Need to convert a recursive CTE query to an index friendly query

2023-02-07 04:13 问答作者：

After going through all the hard work of writing a recursive CTE query to meet my needs, I realize I can't use it because it doesn't work in an indexed view. So I need something else to replace the CTE below. (Yes you can use a CTE in a non-indexed view, but that's too slow for me).

The requirements:

My ultimate goal is to have a self updating indexed view (it doesn't have to be a view, but something similar)... that is, if data changes in any of the tables the view joins on, then the view needs to update itself.
The view needs to be indexed because it has to be very fast, and the data doesn't change very frequently. Unfortunately, the non-indexed view using a CTE takes 3-5 seconds to run which is way too long for my needs. I need the query to run in milliseconds. The recursive table has a few hundred thousand records in it.
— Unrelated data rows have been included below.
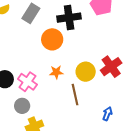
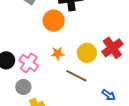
brown line: (75, 95) -> (76, 76), turned -50
blue arrow: (107, 114) -> (109, 95), turned 104

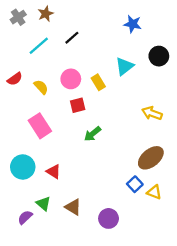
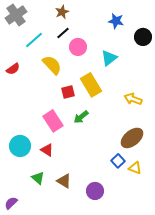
brown star: (46, 14) -> (62, 12), moved
gray cross: (18, 17) -> (16, 15), size x1.5
black circle: (159, 56) -> (143, 37), moved
pink circle: (71, 79) -> (78, 47), moved
yellow rectangle: (98, 82) -> (91, 85), moved, size x1.6
yellow semicircle: (41, 87) -> (52, 65), moved, size x1.5
pink rectangle: (40, 126) -> (53, 121), moved
purple semicircle: (25, 217) -> (11, 203), moved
As far as my research has taken me, the best solution to meet all these requirements is an indexed view, but I'm open to any solution.

The CTE can be found in the answer to my other post. Or here it is again:

DECLARE @tbl TABLE ( 
     Id INT 
    ,[Name] VARCHAR(20) 
    ,ParentId INT 
    ) 

INSERT INTO @tbl( Id, Name, ParentId ) 
VALUES 
 (1, 'Europe', NULL) 
,(2, 'Asia',   NULL) 
,(3, 'Germany', 1) 
,(4, 'UK',      1) 
,(5, 'China',   2) 
,(6, 'India',   2) 
,(7, 'Scotland', 4) 
,(8, 'Edinburgh', 7) 
,(9, 'Leith', 8) 

; 
DECLARE @tbl2 table (id int, abbreviation varchar(10), tbl_id int)
INSERT INTO @tbl2( Id, Abbreviation, tbl_id ) 
VALUES 
 (100, 'EU', 1) 
,(101, 'AS', 2) 
,(102, 'DE', 3)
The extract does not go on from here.